More than four in 10 businesses in the UK are unaware of the risks posed by invoice fraud, according to a survey by banking trade body UK Finance.
That is despite such scams costing firms almost £93m in 2018, it says.
Scams take place when fraudsters trick firms into transferring money by posing as legitimate payees.
There were 3,280 invoice and bank mandate scam cases involving businesses over the year, with an average loss per case of more than £28,000.
Some £29.6m of the money lost to this type of fraud was fortunately returned to business customers, the trade body says.
All sizes of firms affected
UK Finance surveyed 1,500 firms across the UK and found that 55% of sole traders were aware of the threat of invoice fraud, compared with 68% of small businesses and 84% of large businesses.
Large businesses were more likely to have taken steps to protect themselves against such scams. But they were also more likely to have experienced invoice fraud than smaller firms.
"Invoice fraud could happen to businesses of all sizes," said Katy Worobec, managing director of economic crime at UK Finance.
"The gangs behind this type of fraud are increasingly sophisticated and will often get hold of details that allow them to pose convincingly as regular suppliers.
"If someone contacts you asking for a supplier's bank account details to be changed, always verify with that supplier separately on the phone or in person, using the contact details you have on file."
Invoice fraud involves criminals targeting businesses by posing as a regular supplier and making a request for their bank account details to be changed, often by email.
Businesses are then tricked into sending money to an account controlled by the fraudster rather than the genuine supplier.
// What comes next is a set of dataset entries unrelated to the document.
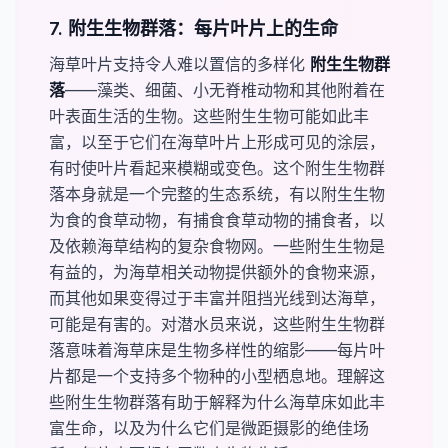
7. 附生生物群落：每片叶片上的生命
海草叶片支持令人难以置信的多样化
​附生生物群
落​
——藻类、细菌、小无脊椎动物和其他附着在
叶表面生活的生物。这些附生生物可能如此丰
富，以至于它们在海草叶片上形成可见的涂层，
有时使叶片看起来模糊或变色。这个附生生物群
落本身就是一个完整的生态系统，有以附生生物
为食的食草动物，有捕食食草动物的捕食者，以
及依赖海草结构的复杂食物网。一些附生生物是
有益的，为海草相关动物提供额外的食物来源，
而其他如果变得过于丰富并阻挡光线到达海草，
可能是有害的。对潜水员来说，这些附生生物群
落意味着海草床是生物多样性的缩影——每片叶
片都是一个支持多个物种的小型栖息地。理解这
些附生生物群落有助于解释为什么海草床如此丰
富生命，以及为什么它们是微距摄影的绝佳场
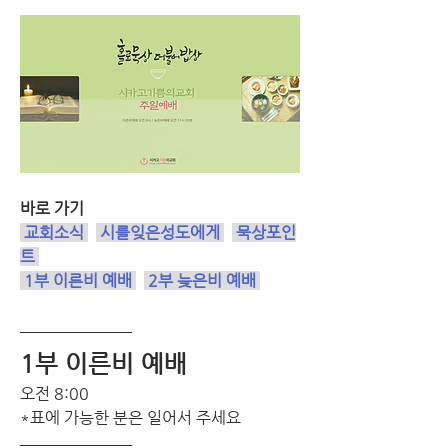
바로 가기
 교회소식 
 시를잊은성도에게 
묵상포인
트
1부 이른비 예배
2부 늦은비 예배
1부 이른비 예배 
오전 8:00 
*표에 가능한 분은 일어서 주세요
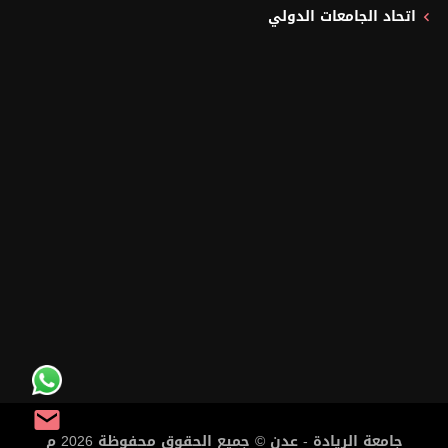
اتحاد الجامعات الدولي
جامعة الريادة - عدن © جميع الحقوق محفوظة
2026 م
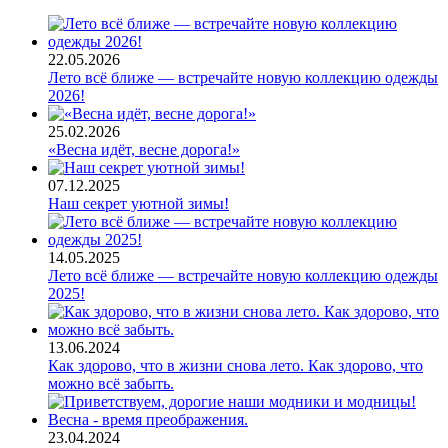
22.05.2026
Лето всё ближе — встречайте новую коллекцию одежды
2026!
25.02.2026
«Весна идёт, весне дорога!»
07.12.2025
Наш секрет уютной зимы!
14.05.2025
Лето всё ближе — встречайте новую коллекцию одежды
2025!
13.06.2024
Как здорово, что в жизни снова лето. Как здорово, что
можно всё забыть.
23.04.2024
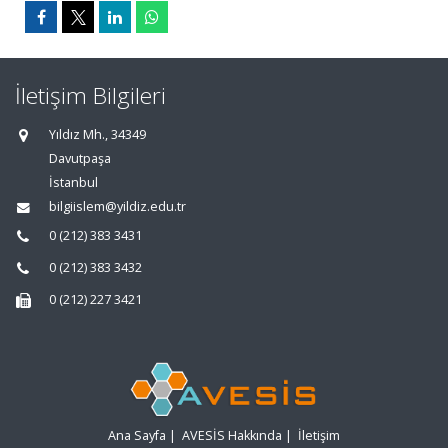
İletişim Bilgileri
Yıldız Mh., 34349
Davutpaşa
İstanbul
bilgiislem@yildiz.edu.tr
0 (212) 383 3431
0 (212) 383 3432
0 (212) 227 3421
Ana Sayfa
|
AVESİS Hakkında
|
İletişim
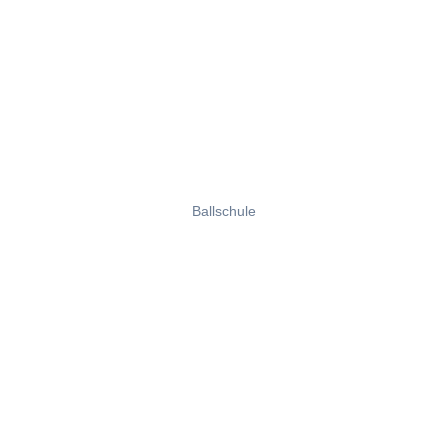
Ballschule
Often the criminals will try to acquire details from businesses, such as the date when regular payments are due, to make their approach more convincing.
UK Finance says if you are making a payment to an account for the first time, transfer a small sum first.
Then check with the company - using known contact details - to check that the payment has been received and that the account details are correct.
"Contact your bank straight away if you think you may have fallen victim to an invoice or mandate scam," the trade body adds.